### Data to process
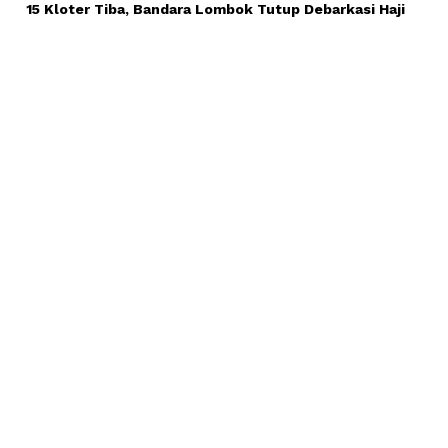
15 Kloter Tiba, Bandara Lombok Tutup Debarkasi Haji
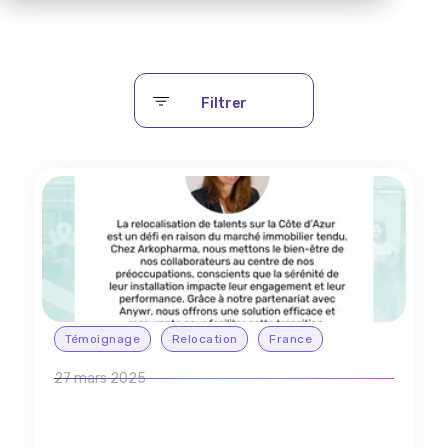
Filtrer
Témoignage
Relocation
France
27 mars 2025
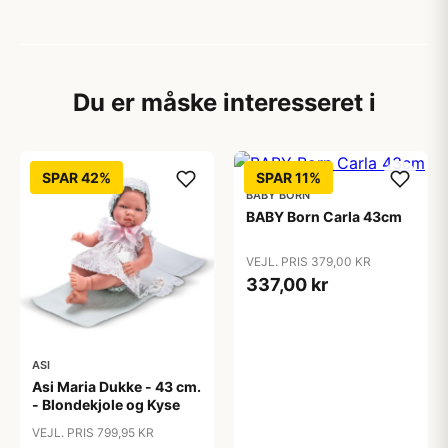
Du er måske interesseret i
SPAR 42%
SPAR 11%
BABY BORN
BABY Born Carla 43cm
VEJL. PRIS 379,00 KR
337,00 kr
ASI
Asi Maria Dukke - 43 cm.
- Blondekjole og Kyse
VEJL. PRIS 799,95 KR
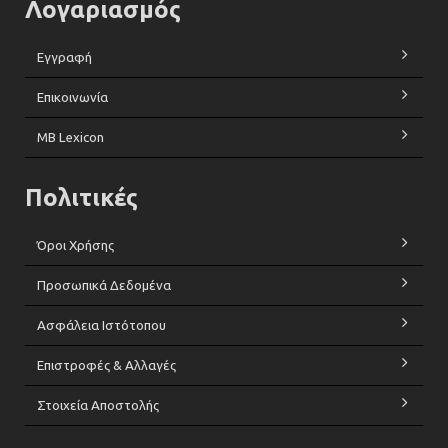
Λογαριασμός
Εγγραφή
Επικοινωνία
MB Lexicon
Πολιτικές
Όροι Χρήσης
Προσωπικά Δεδομένα
Ασφάλεια Ιστότοπου
Επιστροφές & Αλλαγές
Στοιχεία Αποστολής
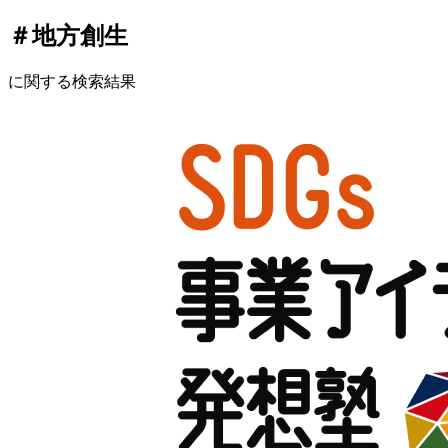
＃地方創生
に関する検索結果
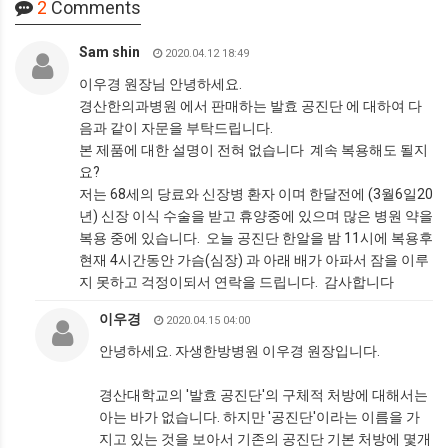
2
Comments
Sam shin
2020.04.12 18:49
이우경 원장님 안녕하세요.
경산한의과병원 에서 판매하는 발효 공진단 에 대하여 다
음과 같이 자문을 부탁드립니다.
본 제품에 대한 설명이 전혀 없습니다 계속 복용해도 될지
요?
저는 68세의 당료와 신장병 환자 이며 한달전에 (3월6일20
년) 신장 이식 수술을 받고 휴양중에 있으며 많은 병원 약을
복용 중에 있습니다. 오늘 공진단 한알을 밤 11시에 복용후
현재 4시간동안 가슴(심장) 과 아래 배가 아파서 잠을 이루
지 못하고 걱정이되서 연락을 드립니다. 감사합니다
이우경
2020.04.15 04:00
안녕하세요. 자생한방병원 이우경 원장입니다.
경산대학교의 '발효 공진단'의 구체적 처방에 대해서는
아는 바가 없습니다. 하지만 '공진단'이라는 이름을 가
지고 있는 것을 보아서 기존의 공진단 기본 처방에 몇개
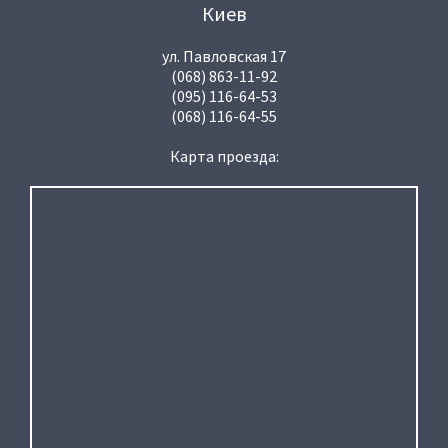
Киев
ул. Павловская 17
(068) 863-11-92
(095) 116-64-53
(068) 116-64-55
Карта проезда:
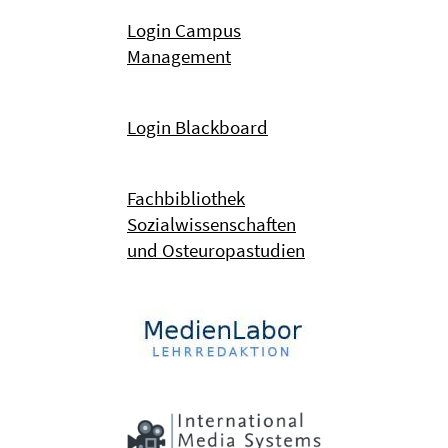
Login Campus
Management
Login Blackboard
Fachbibliothek
Sozialwissenschaften
und Osteuropastudien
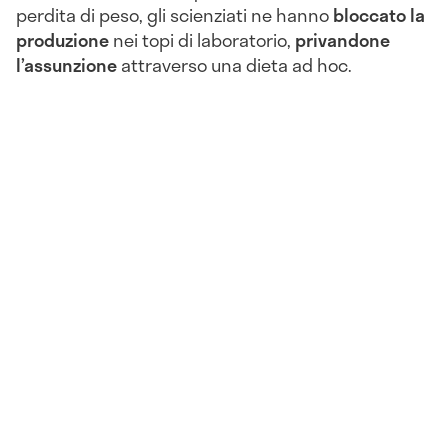
perdita di peso, gli scienziati ne hanno
bloccato la
produzione
nei topi di laboratorio,
privandone
l’assunzione
attraverso una dieta ad hoc.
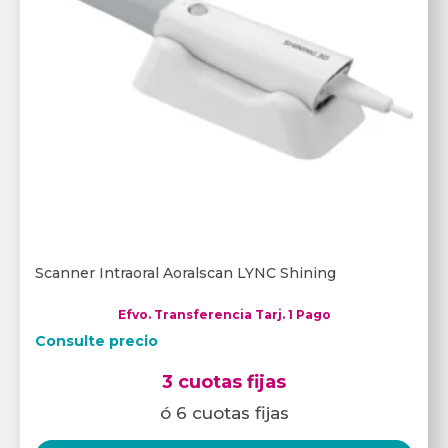
Scanner Intraoral Aoralscan LYNC Shining
Efvo. Transferencia Tarj. 1 Pago
Consulte precio
3 cuotas fijas
ó 6 cuotas fijas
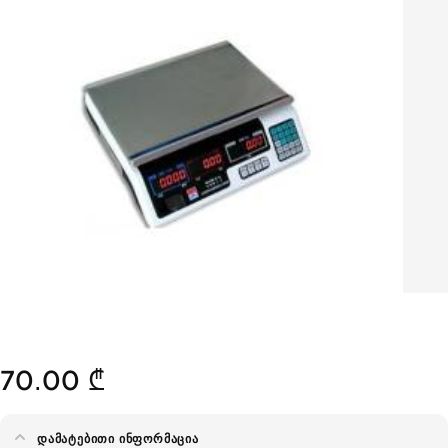
70.00 ₾
ᲓᲐᲛᲐᲢᲔᲑᲘᲗᲘ ᲘᲜᲤᲝᲠᲛᲐᲪᲘᲐ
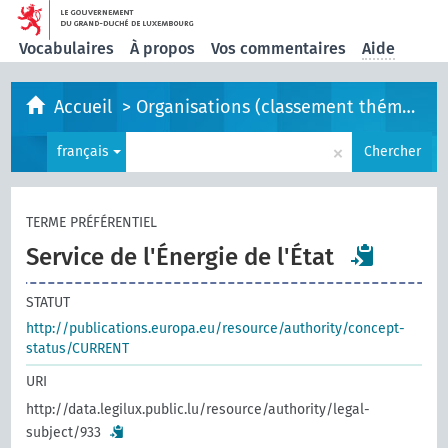
Vocabulaires
À propos
Vos commentaires
Aide
Accueil
>
Organisations (classement thématique)
×
français
Chercher
TERME PRÉFÉRENTIEL
Service de l'Énergie de l'État
STATUT
http://publications.europa.eu/resource/authority/concept-
status/CURRENT
URI
http://data.legilux.public.lu/resource/authority/legal-
subject/933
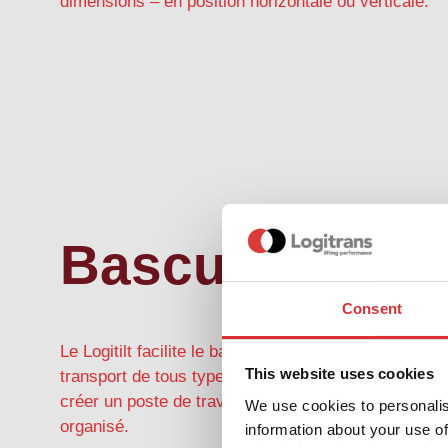
dimensions – en position horizontale ou verticale.
Basculeurs
Consent
Le Logitilt facilite le basculement, le levage et le
This website uses cookies
transport de tous types de palettes – idéal pour
créer un poste de travail ergonomique et bien
We use cookies to personalis
organisé.
information about your use of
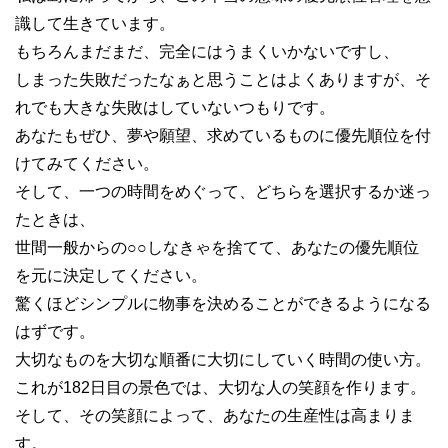
識して生きています。
もちろんまだまだ、完全にはうまくいかないですし、
しまった失敗だったなぁと思うことはよくありますが、そ
れでも大きな失敗はしていないつもりです。
あなたもぜひ、夢や願望、求めているものに優先順位を付
けてみてください。
そして、一つの時間をめぐって、どちらを選択するか迷っ
たときは、
世間一般からの○○しなきゃを捨てて、あなたの優先順位
を元に決定してください。
驚くほどシンプルに物事を決めることができるようになる
はずです。
大切なものを大切な順番に大切にしていく時間の使い方。
これが182日目の景色では、大切な人の笑顔を作ります。
そして、その笑顔によって、あなたの生産性は高まりま
す。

### What you have to do
Your task is to restate every record word for word. Omit all pictures.

### Result
15 Kloter Tiba, Bandara Lombok Tutup Debarkasi Haji
Filtrer
Témoignage
Relocation
France
27 mars 2025
Du er måske interesseret i
SPAR 42%
SPAR 11%
BABY BORN
BABY Born Carla 43cm
VEJL. PRIS 379,00 KR
337,00 kr
ASI
Asi Maria Dukke - 43 cm.
- Blondekjole og Kyse
VEJL. PRIS 799,95 KR
Λογαριασμός
Εγγραφή
Επικοινωνία
MB Lexicon
Πολιτικές
Όροι Χρήσης
Προσωπικά Δεδομένα
Ασφάλεια Ιστότοπου
Επιστροφές & Αλλαγές
Στοιχεία Αποστολής
＃地方創生
に関する検索結果
2
Comments
Sam shin
2020.04.12 18:49
이우경 원장님 안녕하세요.
경산한의과병원 에서 판매하는 발효 공진단 에 대하여 다
음과 같이 자문을 부탁드립니다.
본 제품에 대한 설명이 전혀 없습니다 계속 복용해도 될지
요?
저는 68세의 당료와 신장병 환자 이며 한달전에 (3월6일20
년) 신장 이식 수술을 받고 휴양중에 있으며 많은 병원 약을
복용 중에 있습니다. 오늘 공진단 한알을 밤 11시에 복용후
현재 4시간동안 가슴(심장) 과 아래 배가 아파서 잠을 이루
지 못하고 걱정이되서 연락을 드립니다. 감사합니다
이우경
2020.04.15 04:00
안녕하세요. 자생한방병원 이우경 원장입니다.
경산대학교의 '발효 공진단'의 구체적 처방에 대해서는
아는 바가 없습니다. 하지만 '공진단'이라는 이름을 가
지고 있는 것을 보아서 기존의 공진단 기본 처방에 몇개
Киев
ул. Павловская 17
(068) 863-11-92
(095) 116-64-53
(068) 116-64-55
Карта проезда:
Login Campus
Management
Login Blackboard
Fachbibliothek
Sozialwissenschaften
und Osteuropastudien
perdita di peso, gli scienziati ne hanno
bloccato la
produzione
nei topi di laboratorio,
privandone
l’assunzione
attraverso una dieta ad hoc.
Scanner Intraoral Aoralscan LYNC Shining
Efvo. Transferencia Tarj. 1 Pago
Consulte precio
3 cuotas fijas
ó 6 cuotas fijas
70.00 ₾
ᲓᲐᲛᲐᲢᲔᲑᲘᲗᲘ ᲘᲜᲤᲝᲠᲛᲐᲪᲘᲐ
Vocabulaires
À propos
Vos commentaires
Aide
Accueil
>
Organisations (classement thématique)
×
français
Chercher
TERME PRÉFÉRENTIEL
Service de l'Énergie de l'État
STATUT
http://publications.europa.eu/resource/authority/concept-
status/CURRENT
URI
http://data.legilux.public.lu/resource/authority/legal-
subject/933
dimensions – en position horizontale ou verticale.
Basculeurs
Consent
Le Logitilt facilite le basculement, le levage et le
This website uses cookies
transport de tous types de palettes – idéal pour
créer un poste de travail ergonomique et bien
We use cookies to personalis
organisé.
information about your use of
識して生きています。
もちろんまだまだ、完全にはうまくいかないですし、
しまった失敗だったなぁと思うことはよくありますが、そ
れでも大きな失敗はしていないつもりです。
あなたもぜひ、夢や願望、求めているものに優先順位を付
けてみてください。
そして、一つの時間をめぐって、どちらを選択するか迷っ
たときは、
世間一般からの○○しなきゃを捨てて、あなたの優先順位
を元に決定してください。
驚くほどシンプルに物事を決めることができるようになる
はずです。
大切なものを大切な順番に大切にしていく時間の使い方。
これが182日目の景色では、大切な人の笑顔を作ります。
そして、その笑顔によって、あなたの生産性は高まりま
す。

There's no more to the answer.